PROMPT: For this exercise, copy the records below exactly and exclude every image.

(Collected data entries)
Segment Open

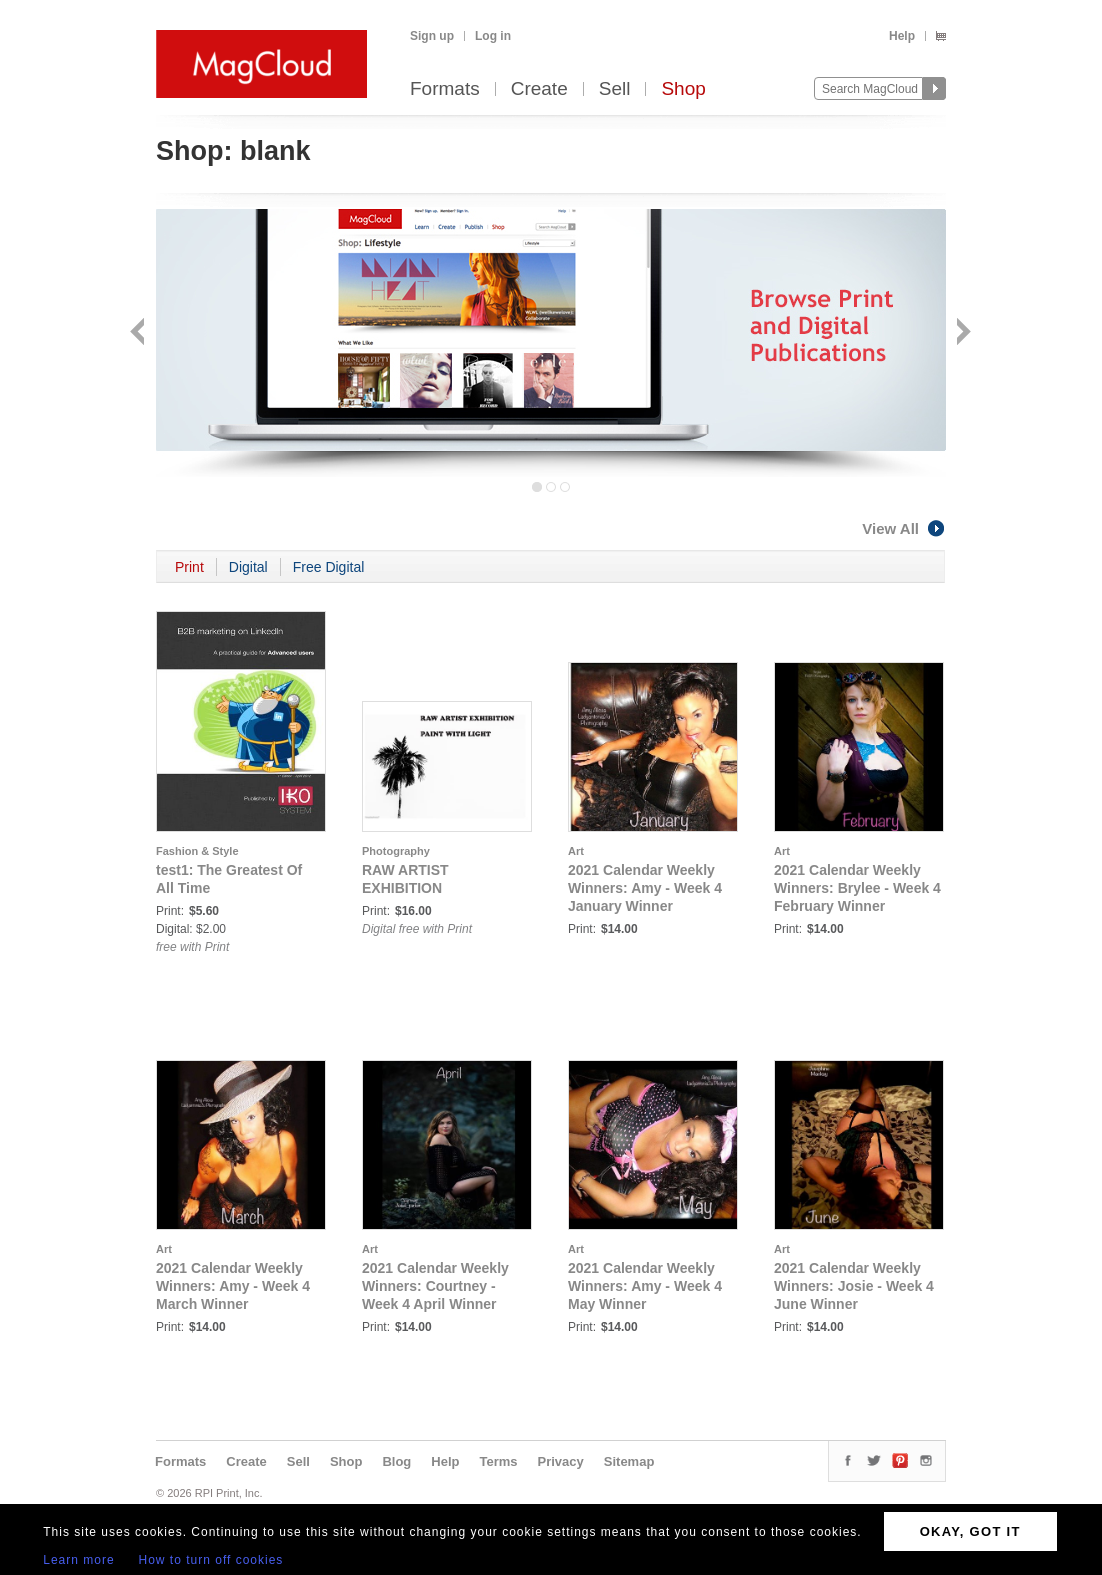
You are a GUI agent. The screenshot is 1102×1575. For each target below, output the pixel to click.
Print (189, 567)
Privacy (561, 1461)
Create (539, 89)
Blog (396, 1461)
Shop (683, 89)
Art (576, 851)
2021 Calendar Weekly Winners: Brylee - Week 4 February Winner (857, 888)
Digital (248, 567)
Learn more (78, 1560)
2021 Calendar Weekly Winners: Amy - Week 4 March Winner (233, 1286)
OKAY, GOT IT (970, 1531)
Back (139, 333)
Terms (498, 1461)
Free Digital (329, 567)
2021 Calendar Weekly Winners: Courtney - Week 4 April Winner (435, 1286)
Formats (445, 89)
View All (904, 528)
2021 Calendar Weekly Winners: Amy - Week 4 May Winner (645, 1286)
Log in (493, 36)
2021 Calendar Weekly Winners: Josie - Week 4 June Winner (854, 1286)
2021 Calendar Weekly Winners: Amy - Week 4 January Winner (645, 888)
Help (902, 36)
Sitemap (629, 1461)
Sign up (432, 36)
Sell (615, 89)
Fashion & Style (197, 851)
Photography (396, 851)
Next (961, 333)
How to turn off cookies (211, 1560)
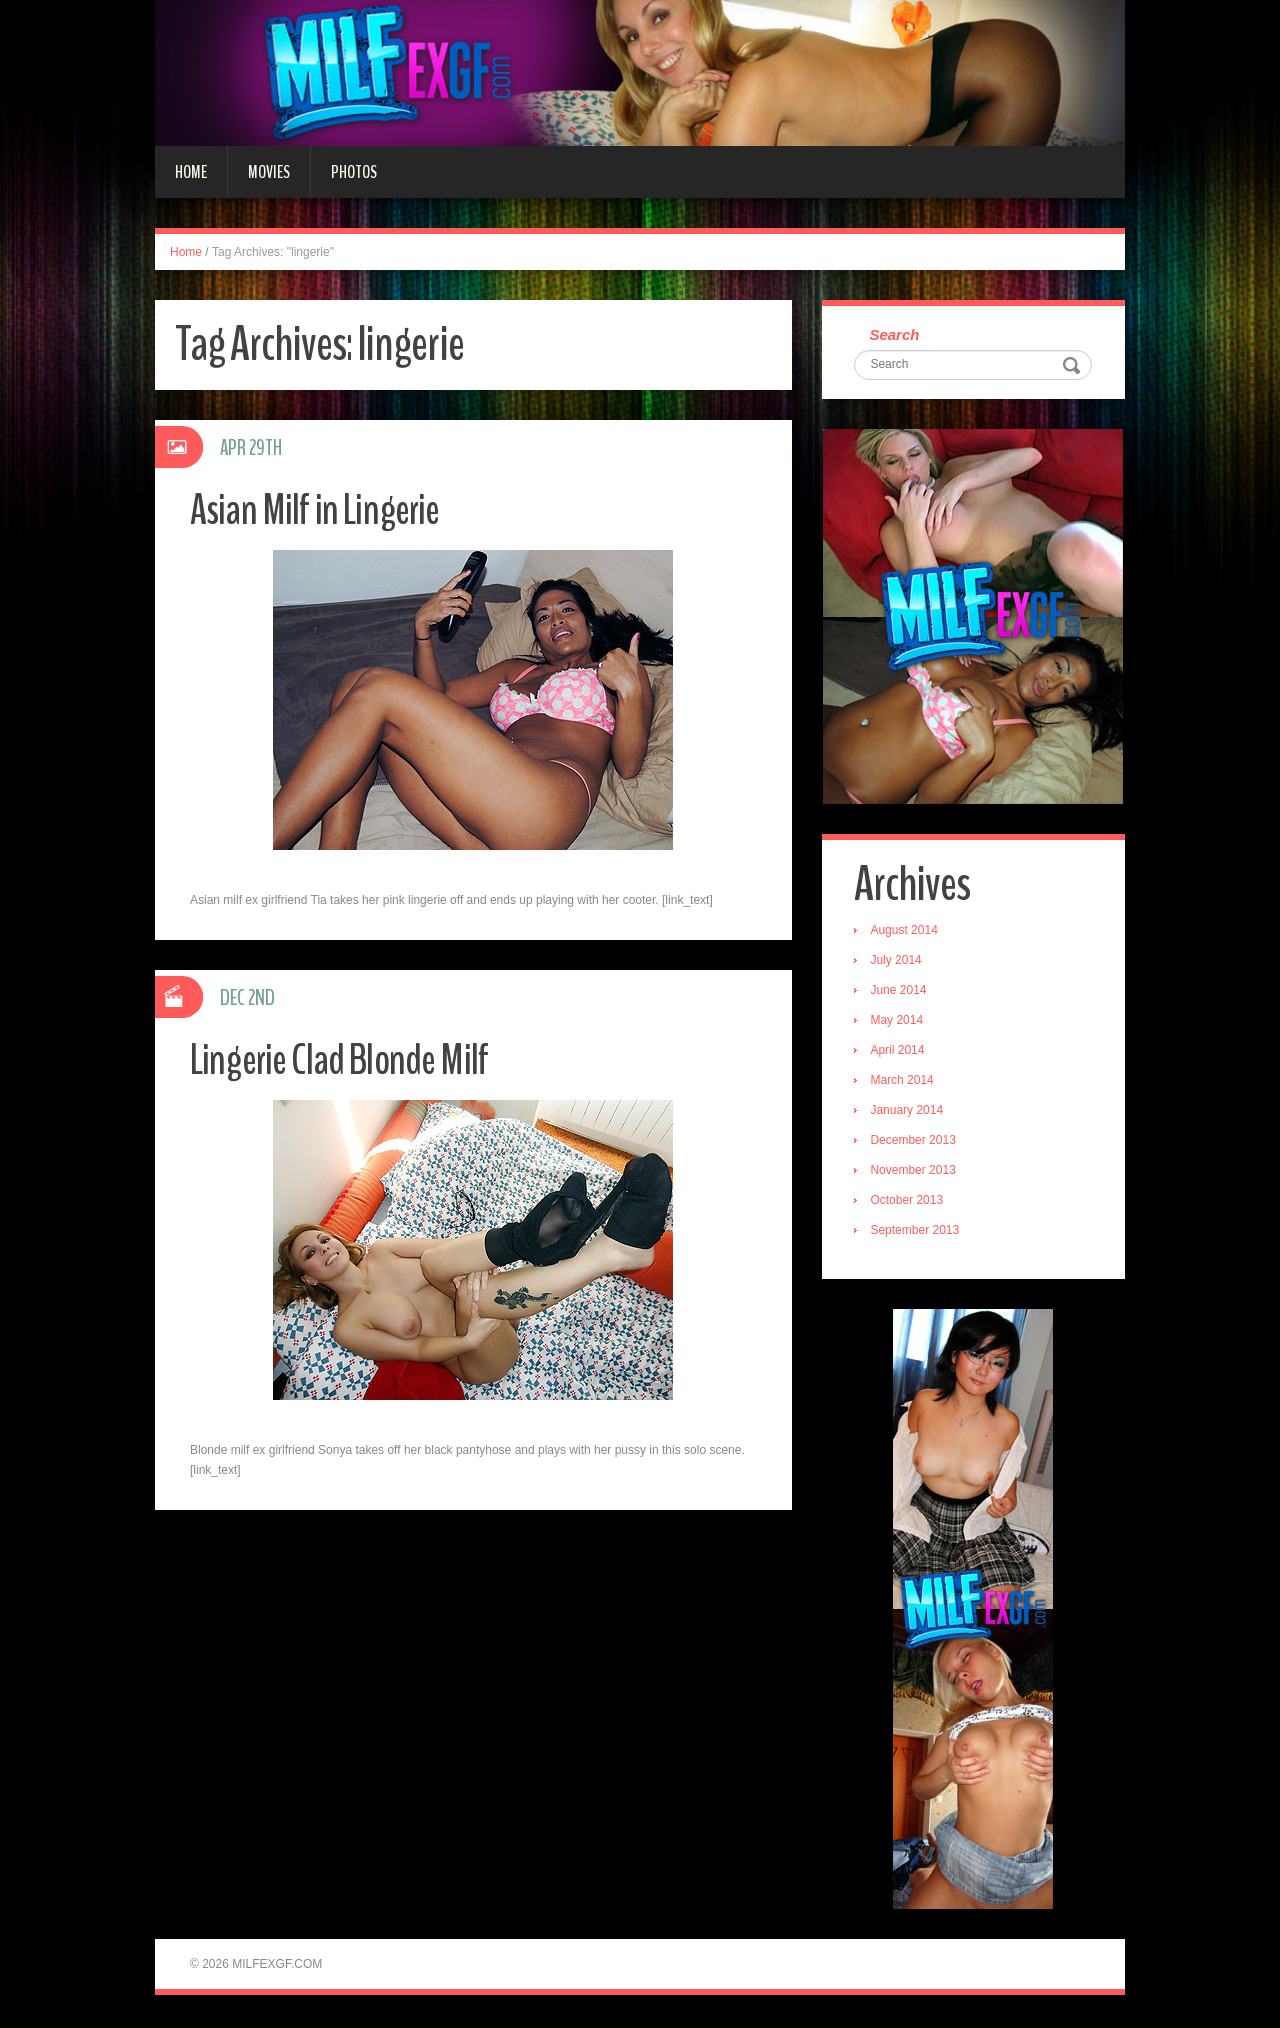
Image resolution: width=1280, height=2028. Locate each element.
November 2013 (915, 1172)
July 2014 (898, 962)
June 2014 (901, 992)
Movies (269, 172)
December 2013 (915, 1142)
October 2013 (909, 1202)
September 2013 (917, 1232)
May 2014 (899, 1022)
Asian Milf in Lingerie (318, 509)
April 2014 (900, 1052)
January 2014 (909, 1112)
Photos (354, 172)
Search (897, 335)
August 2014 (906, 932)
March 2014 (904, 1082)
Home (191, 172)
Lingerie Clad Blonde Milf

Segment Closed

ANSWER TO THE PROBLEM:
You are a GUI agent. The screenshot is 1102×1575. For each target below, output the pixel to click.
Print (189, 567)
Privacy (561, 1461)
Create (539, 89)
Blog (396, 1461)
Shop (683, 89)
Art (576, 851)
2021 Calendar Weekly Winners: Brylee - Week 4 February Winner (857, 888)
Digital (248, 567)
Learn more (78, 1560)
2021 Calendar Weekly Winners: Amy - Week 4 March Winner (233, 1286)
OKAY, GOT IT (970, 1531)
Back (139, 333)
Terms (498, 1461)
Free Digital (329, 567)
2021 Calendar Weekly Winners: Courtney - Week 4 April Winner (435, 1286)
Formats (445, 89)
View All (904, 528)
2021 Calendar Weekly Winners: Amy - Week 4 May Winner (645, 1286)
Log in (493, 36)
2021 Calendar Weekly Winners: Josie - Week 4 June Winner (854, 1286)
2021 Calendar Weekly Winners: Amy - Week 4 January Winner (645, 888)
Help (902, 36)
Sitemap (629, 1461)
Sign up (432, 36)
Sell (615, 89)
Fashion & Style (197, 851)
Photography (396, 851)
Next (961, 333)
How to turn off cookies (211, 1560)
Image resolution: width=1280, height=2028. Locate each element.
November 2013 (915, 1172)
July 2014 (898, 962)
June 2014 (901, 992)
Movies (269, 172)
December 2013 (915, 1142)
October 2013 (909, 1202)
September 2013 (917, 1232)
May 2014 (899, 1022)
Asian Milf in Lingerie (318, 509)
April 2014 (900, 1052)
January 2014 (909, 1112)
Photos (354, 172)
Search (897, 335)
August 2014 (906, 932)
March 2014 (904, 1082)
Home (191, 172)
Lingerie Clad Blonde Milf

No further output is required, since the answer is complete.